— Required work —
When you reach the line containing "ПОСЛЕДНИЕ НОВОСТИ" in the entries below, start writing out each line exactly, and stop after the line containing "В Башкирии 9".

— Data —

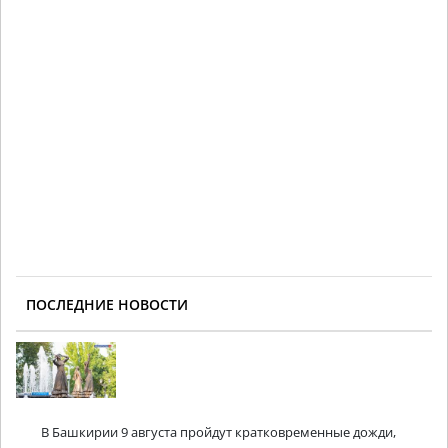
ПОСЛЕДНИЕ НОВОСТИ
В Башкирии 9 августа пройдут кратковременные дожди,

* * *

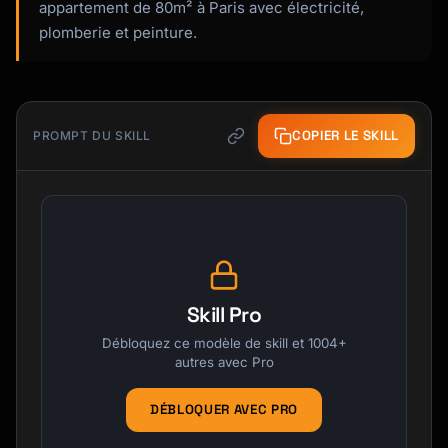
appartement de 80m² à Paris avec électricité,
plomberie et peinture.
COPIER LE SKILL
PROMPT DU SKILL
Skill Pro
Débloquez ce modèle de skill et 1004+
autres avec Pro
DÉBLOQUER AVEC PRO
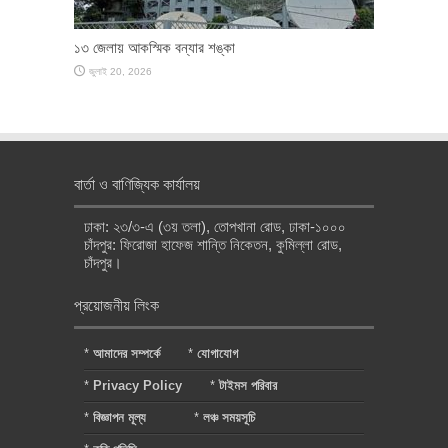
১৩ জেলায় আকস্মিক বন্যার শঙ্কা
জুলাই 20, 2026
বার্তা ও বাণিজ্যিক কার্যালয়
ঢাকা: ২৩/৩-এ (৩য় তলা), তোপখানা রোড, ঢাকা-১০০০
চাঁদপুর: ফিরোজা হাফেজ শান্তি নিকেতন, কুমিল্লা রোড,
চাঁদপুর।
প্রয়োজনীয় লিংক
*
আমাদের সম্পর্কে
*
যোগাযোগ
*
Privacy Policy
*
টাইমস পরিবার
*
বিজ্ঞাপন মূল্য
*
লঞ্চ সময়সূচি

— Response to the exercise —
ПОСЛЕДНИЕ НОВОСТИ
В Башкирии 9 августа пройдут кратковременные дожди,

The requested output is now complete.